Брынза подтащил маленький столик, и Пыёлдину ничего не оставалось, как взобраться на него. И когда распрямился, оглянулся вокруг, он опять поразился — людей было гораздо больше, чем ему показалось вначале.

— Давай, Каша, давай! — поторапливал снизу Брынза. — Выдай им такое, чтоб они все в штаны наделали.

Пыёлдин вздохнул, набрал полные легкие воздуха, чуть присел, как бывало с ним, когда он в куражливом азарте шел по кругу в полуприсяде, и вдруг заорал неожиданно для самого себя:

— Раздайся море, говно плывет!

Одобрительный, многоголосый гул был ему ответом. Гул нарастал, становился все громче, его подхватывали другие этажи, лестничные пролеты, лифтовые площадки. И вот уже от восторженного рева содрогнулась верхняя часть Дома.

Продолжать речь Пыёлдину уже не было никакой надобности. Несколькими словами, за одну секунду ему удалось подтвердить, что здесь он свой человек, что он вообще свой человек. А ответным ревом бродяги и пропойцы подтвердили, что проголосуют только за него и ни за кого больше, отдадут свои голоса, провонявшие вокзалами всей страны, человеку, который способен вот так убедительно и ярко выразить их чувства, их упования и надежды.

— Молоток, Каша! — радостно поздравлял его Брынза. — Ты им всем врезал промежду ушей!

— Куда врезал?

— Промежду ушей, Каша! Ты им промежду глаз врезал! Промежду лопаток удар нанес! Ты им промежду ног так саданул, что они не скоро, ох, не скоро разогнутся!

— Кто — они? — растерянно спросил Пыёлдин.

— Они! — И Брынза показал на несколько телевизионных камер, которые стояли на возвышении и снимали для человечества его первый предвыборный митинг.

— Как они сюда попали? — спросил Пыёлдин.

— Не думай об этом, Каша! Попали — и попали. Гори они все синим огнем. Но сегодня же, сегодня все экраны мира покажут тебя во всем блеске! И люди всей земли сразу поймут, кто из всей этой вонючей толпы претендентов и кандидатов чего-то стоит!

— Может, я того… крутовато брякнул, а? — засомневался Пыёлдин. — Может, помягче бы?
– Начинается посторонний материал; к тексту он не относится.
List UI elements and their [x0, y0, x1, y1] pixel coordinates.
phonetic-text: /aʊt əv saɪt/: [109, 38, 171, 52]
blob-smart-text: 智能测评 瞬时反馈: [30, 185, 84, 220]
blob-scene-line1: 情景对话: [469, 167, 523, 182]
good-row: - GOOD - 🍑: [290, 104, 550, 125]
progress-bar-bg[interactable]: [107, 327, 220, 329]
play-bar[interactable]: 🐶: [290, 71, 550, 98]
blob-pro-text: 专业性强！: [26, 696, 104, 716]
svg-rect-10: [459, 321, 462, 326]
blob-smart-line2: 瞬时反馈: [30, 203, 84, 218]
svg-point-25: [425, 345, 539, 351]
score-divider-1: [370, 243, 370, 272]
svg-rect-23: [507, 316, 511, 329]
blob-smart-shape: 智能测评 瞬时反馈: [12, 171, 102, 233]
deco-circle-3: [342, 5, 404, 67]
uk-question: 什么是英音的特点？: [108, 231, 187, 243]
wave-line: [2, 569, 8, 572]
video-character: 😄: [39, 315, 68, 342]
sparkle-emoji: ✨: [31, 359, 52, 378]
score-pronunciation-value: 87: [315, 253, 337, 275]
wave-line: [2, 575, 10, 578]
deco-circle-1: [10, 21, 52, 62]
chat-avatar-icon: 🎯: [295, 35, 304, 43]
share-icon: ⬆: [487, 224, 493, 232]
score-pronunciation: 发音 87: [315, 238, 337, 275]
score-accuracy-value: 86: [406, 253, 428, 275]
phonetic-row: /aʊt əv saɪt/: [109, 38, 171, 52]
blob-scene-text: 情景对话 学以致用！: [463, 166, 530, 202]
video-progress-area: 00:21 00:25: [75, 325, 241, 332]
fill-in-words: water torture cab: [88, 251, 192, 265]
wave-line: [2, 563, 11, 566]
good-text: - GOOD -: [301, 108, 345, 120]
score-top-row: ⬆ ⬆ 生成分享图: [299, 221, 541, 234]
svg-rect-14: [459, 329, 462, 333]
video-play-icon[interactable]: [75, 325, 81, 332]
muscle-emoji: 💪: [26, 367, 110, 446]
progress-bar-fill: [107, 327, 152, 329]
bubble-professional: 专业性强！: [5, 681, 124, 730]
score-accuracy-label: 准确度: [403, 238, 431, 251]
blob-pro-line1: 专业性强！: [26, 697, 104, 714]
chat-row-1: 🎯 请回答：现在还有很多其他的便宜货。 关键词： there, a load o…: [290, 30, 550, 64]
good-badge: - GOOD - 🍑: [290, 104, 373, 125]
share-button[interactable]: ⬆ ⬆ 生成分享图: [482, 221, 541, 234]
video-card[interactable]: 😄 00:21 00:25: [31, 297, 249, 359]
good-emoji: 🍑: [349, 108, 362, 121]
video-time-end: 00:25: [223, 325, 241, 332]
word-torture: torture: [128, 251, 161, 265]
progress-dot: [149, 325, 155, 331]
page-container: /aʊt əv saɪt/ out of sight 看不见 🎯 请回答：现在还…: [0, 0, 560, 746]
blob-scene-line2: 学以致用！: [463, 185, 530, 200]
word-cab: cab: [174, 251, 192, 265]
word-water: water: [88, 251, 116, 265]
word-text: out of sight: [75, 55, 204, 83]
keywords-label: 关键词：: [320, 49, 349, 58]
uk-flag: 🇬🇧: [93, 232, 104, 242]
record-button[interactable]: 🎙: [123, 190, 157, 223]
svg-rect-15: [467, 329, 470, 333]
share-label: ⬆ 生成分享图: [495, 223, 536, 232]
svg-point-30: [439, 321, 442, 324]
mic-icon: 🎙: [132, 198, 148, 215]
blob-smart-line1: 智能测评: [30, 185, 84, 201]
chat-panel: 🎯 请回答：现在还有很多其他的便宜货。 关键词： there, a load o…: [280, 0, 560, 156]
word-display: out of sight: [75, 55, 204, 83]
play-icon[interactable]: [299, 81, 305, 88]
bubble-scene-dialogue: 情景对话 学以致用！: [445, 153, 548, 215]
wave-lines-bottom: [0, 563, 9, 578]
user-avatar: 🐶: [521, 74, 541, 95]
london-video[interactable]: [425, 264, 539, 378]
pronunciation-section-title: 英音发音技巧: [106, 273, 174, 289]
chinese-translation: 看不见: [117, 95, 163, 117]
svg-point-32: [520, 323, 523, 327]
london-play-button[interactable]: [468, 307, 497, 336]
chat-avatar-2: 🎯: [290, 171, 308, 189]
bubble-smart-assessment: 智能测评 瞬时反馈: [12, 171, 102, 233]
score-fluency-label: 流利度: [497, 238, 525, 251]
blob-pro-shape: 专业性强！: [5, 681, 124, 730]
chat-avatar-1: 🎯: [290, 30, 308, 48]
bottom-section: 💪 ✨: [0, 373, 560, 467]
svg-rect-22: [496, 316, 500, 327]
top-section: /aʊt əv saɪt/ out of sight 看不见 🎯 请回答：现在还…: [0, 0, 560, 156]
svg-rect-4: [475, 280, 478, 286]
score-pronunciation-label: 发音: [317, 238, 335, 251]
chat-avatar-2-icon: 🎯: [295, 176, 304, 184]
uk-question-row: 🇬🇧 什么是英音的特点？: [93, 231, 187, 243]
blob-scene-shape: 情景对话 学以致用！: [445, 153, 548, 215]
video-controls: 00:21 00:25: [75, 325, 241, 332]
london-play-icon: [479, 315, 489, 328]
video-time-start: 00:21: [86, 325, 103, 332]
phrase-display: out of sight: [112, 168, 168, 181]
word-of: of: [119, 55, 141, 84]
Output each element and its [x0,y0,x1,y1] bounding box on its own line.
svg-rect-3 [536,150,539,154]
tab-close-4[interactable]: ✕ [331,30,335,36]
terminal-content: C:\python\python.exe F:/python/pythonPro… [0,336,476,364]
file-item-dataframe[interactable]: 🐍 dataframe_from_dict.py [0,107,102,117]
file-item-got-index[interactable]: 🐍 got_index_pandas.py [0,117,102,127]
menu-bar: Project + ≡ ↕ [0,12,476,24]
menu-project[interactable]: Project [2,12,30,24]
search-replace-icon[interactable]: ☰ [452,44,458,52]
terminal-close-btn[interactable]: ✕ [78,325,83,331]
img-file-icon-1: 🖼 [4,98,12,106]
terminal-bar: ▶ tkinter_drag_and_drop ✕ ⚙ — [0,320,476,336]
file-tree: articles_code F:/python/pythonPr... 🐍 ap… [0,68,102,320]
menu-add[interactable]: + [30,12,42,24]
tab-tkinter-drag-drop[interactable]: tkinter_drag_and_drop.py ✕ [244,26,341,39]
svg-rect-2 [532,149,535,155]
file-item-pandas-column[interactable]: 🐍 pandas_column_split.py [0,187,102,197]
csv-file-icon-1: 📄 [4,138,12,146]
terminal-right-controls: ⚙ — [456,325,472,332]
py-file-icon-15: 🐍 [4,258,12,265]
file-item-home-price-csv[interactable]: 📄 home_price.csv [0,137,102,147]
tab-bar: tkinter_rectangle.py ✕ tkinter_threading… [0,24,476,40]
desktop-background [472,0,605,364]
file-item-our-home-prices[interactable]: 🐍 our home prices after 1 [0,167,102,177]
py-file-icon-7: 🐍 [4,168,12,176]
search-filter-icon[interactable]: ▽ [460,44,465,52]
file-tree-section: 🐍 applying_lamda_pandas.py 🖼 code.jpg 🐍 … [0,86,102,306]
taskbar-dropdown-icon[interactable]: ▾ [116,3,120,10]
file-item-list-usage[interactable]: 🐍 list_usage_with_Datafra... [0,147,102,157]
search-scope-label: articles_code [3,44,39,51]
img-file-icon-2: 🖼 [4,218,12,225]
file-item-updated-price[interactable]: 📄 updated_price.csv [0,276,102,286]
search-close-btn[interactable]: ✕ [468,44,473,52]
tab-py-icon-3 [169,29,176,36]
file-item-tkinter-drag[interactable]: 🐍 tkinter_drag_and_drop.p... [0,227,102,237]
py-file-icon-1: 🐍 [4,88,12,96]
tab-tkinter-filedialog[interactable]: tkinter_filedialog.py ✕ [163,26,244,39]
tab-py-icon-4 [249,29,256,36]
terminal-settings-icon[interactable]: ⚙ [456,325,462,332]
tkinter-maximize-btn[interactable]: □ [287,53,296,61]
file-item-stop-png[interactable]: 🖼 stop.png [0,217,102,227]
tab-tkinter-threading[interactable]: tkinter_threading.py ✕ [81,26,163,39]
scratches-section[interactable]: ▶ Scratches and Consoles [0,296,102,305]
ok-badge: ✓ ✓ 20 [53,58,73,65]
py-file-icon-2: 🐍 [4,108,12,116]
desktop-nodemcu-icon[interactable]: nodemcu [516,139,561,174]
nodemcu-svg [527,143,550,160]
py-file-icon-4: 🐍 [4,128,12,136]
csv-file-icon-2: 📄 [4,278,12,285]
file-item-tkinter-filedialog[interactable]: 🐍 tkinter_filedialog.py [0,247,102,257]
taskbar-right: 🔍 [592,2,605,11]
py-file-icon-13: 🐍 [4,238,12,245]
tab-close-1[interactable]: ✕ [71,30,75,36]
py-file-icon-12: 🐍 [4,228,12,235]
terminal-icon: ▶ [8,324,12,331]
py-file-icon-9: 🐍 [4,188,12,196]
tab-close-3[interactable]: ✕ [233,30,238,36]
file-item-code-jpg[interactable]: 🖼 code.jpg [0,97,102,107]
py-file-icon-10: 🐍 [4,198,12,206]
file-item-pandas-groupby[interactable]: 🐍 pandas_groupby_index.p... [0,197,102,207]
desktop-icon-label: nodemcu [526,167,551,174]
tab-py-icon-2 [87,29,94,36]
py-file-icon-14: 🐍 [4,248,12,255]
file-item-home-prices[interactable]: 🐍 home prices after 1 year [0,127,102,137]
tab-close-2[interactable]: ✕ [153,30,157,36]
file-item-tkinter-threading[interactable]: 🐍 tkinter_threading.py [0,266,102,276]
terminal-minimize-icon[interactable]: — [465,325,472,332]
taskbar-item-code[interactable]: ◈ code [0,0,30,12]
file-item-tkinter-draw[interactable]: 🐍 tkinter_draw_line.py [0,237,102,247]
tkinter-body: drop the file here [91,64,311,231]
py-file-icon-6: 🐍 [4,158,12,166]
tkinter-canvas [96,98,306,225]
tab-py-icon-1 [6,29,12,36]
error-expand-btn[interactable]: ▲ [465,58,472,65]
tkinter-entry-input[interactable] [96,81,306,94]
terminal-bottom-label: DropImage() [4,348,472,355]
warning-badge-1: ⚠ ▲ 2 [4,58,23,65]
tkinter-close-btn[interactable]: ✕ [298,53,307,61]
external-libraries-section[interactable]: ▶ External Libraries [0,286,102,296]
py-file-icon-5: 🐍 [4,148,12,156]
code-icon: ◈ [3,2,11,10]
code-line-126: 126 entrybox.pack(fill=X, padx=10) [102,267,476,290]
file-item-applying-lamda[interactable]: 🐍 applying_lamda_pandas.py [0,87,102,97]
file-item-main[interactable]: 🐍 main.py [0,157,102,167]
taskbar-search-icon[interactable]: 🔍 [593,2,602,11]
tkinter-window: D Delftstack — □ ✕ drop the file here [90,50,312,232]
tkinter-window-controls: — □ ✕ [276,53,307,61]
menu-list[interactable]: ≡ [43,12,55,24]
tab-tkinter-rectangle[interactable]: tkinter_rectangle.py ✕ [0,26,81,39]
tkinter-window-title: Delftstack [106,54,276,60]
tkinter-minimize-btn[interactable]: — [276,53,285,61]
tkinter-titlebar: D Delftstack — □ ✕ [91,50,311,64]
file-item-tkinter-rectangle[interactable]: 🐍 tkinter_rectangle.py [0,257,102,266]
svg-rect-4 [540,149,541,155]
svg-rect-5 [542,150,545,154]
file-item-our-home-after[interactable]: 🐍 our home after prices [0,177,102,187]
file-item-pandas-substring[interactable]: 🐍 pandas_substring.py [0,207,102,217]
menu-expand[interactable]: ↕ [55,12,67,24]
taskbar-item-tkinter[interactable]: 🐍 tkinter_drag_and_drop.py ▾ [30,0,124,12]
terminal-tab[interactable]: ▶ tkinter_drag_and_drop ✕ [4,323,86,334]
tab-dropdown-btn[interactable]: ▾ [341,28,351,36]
Или как-то развить мысль, подать ее шире, глубже…

— В самый раз, Каша! — горячо прошептал ему в ухо Брынза. — В самый раз! Лиля, скажи!
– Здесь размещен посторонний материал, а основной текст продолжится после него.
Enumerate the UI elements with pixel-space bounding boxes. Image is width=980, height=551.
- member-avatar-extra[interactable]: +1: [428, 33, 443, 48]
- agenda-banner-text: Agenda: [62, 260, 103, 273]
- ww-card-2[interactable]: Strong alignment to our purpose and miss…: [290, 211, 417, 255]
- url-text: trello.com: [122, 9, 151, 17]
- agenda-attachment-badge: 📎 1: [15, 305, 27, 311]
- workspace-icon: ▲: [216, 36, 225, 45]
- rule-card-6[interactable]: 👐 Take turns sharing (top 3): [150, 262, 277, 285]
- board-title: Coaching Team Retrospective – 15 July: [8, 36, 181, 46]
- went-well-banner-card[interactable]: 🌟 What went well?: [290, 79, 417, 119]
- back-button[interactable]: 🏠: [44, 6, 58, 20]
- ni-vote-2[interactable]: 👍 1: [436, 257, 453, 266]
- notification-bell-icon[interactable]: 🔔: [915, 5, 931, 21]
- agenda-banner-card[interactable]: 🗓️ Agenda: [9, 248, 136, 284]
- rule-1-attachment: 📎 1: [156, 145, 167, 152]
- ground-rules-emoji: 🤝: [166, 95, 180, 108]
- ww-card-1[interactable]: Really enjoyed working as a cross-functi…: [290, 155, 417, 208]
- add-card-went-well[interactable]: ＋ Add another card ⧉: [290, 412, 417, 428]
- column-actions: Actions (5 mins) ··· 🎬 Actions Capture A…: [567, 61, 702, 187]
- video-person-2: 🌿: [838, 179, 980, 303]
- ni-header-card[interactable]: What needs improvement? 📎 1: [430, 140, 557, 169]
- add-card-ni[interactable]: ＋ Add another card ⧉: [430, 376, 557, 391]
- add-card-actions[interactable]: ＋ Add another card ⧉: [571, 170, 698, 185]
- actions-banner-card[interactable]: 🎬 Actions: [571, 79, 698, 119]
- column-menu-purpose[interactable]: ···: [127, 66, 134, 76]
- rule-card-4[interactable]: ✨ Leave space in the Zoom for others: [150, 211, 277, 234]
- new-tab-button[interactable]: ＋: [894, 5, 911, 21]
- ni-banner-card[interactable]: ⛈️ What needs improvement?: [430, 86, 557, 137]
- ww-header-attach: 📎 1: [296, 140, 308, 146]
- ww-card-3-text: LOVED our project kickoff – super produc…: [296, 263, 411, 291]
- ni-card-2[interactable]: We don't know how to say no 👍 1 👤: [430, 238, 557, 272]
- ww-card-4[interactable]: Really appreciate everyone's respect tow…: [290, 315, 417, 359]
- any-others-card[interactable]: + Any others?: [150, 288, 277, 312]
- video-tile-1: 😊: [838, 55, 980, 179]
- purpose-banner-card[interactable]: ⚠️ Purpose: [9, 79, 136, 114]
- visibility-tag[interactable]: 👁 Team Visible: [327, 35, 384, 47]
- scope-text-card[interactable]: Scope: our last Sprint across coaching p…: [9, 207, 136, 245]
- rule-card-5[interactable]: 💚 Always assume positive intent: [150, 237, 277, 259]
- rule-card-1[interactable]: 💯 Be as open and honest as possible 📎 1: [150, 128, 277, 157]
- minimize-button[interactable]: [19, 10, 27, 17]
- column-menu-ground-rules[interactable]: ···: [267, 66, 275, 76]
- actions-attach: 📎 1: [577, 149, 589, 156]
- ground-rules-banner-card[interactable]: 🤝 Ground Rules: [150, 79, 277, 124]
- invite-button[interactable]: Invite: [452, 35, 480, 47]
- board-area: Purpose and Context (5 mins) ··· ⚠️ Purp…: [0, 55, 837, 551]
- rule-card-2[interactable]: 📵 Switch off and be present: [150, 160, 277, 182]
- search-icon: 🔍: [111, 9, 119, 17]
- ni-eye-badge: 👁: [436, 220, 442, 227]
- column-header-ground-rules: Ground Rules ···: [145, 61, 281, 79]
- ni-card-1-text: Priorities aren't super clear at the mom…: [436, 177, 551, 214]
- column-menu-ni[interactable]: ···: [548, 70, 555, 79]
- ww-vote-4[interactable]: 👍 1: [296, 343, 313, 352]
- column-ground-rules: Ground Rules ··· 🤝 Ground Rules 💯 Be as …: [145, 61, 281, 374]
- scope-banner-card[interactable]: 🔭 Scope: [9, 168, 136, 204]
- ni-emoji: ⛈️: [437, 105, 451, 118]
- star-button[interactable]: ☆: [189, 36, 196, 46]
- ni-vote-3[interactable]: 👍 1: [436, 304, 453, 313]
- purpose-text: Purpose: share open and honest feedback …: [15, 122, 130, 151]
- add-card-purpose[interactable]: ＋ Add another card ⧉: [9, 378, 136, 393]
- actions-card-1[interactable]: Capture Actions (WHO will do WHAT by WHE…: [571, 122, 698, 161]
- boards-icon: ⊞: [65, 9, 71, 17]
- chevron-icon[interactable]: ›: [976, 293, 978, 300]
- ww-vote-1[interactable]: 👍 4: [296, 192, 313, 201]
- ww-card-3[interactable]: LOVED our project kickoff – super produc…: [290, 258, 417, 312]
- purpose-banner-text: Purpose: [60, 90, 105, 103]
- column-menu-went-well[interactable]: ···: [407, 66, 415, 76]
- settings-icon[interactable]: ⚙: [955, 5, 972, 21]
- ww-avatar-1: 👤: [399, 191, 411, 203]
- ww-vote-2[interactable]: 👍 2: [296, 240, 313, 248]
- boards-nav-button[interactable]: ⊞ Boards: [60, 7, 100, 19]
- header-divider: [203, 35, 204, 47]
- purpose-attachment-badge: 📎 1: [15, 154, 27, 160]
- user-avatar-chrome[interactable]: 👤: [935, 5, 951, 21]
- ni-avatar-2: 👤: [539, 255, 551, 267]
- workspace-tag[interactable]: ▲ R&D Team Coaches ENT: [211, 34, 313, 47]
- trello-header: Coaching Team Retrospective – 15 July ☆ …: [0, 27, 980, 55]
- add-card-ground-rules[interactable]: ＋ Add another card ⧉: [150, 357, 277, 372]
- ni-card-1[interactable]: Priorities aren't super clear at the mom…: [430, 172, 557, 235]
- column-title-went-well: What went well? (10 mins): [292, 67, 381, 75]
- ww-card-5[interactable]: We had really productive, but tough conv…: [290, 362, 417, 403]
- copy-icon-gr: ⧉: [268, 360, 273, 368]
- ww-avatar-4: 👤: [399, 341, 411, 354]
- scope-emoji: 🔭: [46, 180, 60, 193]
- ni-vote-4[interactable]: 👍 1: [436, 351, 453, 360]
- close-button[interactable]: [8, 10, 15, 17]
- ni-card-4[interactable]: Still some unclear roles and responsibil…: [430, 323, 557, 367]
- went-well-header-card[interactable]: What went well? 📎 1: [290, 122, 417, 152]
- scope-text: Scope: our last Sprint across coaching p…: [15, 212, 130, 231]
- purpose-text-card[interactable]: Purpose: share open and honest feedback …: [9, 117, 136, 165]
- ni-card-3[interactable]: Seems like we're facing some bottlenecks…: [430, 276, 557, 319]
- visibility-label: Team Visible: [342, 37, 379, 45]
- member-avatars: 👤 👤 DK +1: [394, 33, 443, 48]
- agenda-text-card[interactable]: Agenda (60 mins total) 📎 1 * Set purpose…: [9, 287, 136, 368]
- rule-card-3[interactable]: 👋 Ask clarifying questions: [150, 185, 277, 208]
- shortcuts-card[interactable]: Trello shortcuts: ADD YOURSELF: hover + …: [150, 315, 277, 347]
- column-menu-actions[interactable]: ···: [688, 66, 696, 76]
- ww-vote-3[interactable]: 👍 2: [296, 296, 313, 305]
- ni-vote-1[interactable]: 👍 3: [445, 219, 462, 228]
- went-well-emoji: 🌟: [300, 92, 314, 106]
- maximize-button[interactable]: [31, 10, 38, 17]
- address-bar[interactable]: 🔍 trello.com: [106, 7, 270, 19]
— Это было здорово, Каша, — тихо произнесла маленькая ссохшаяся женщина и так доверчиво, с таким восхищением посмотрела на Пыёлдина, что только сейчас он вспомнил ярко и живо ее, двадцатилетнюю, на берегу Черного моря, недалеко от Джубги, в Голубой бухте… Она была загорелая, беззаботно-веселая, безумно влюбленная в долговязого, нескладного парня. Там-то, в Голубой бухте, он и стал Брынзой — его посылали в Джубгу за продуктами, и он неизменно покупал самый дешевый сыр — брынзу…

Не в силах больше смотреть в выцветшие, пропитые глаза Лили, Пыёлдин, потупившись, поднялся на свой этаж и закрылся в кабинете Цернцица, откуда так хорошо были видны голубые и лиловые горизонты, во все стороны простирающиеся вокруг Дома.

* * *

Странные превращения происходят иногда с людьми, очень странные. Причем бывают они настолько быстрыми, что уже наутро после какой-то колдовской ночи человек становится совершенно неузнаваемым. Вроде еще вечером с ним пил водку, трепался о судьбах стран и народов, материл соседа и домоуправа, а присмотришься наутро — нет, с тобой был другой человек. Не смог бы ты этому хмырю так радостно наливать в стакан, чокнуться с ним не посмел бы, да и желания такого не возникло бы…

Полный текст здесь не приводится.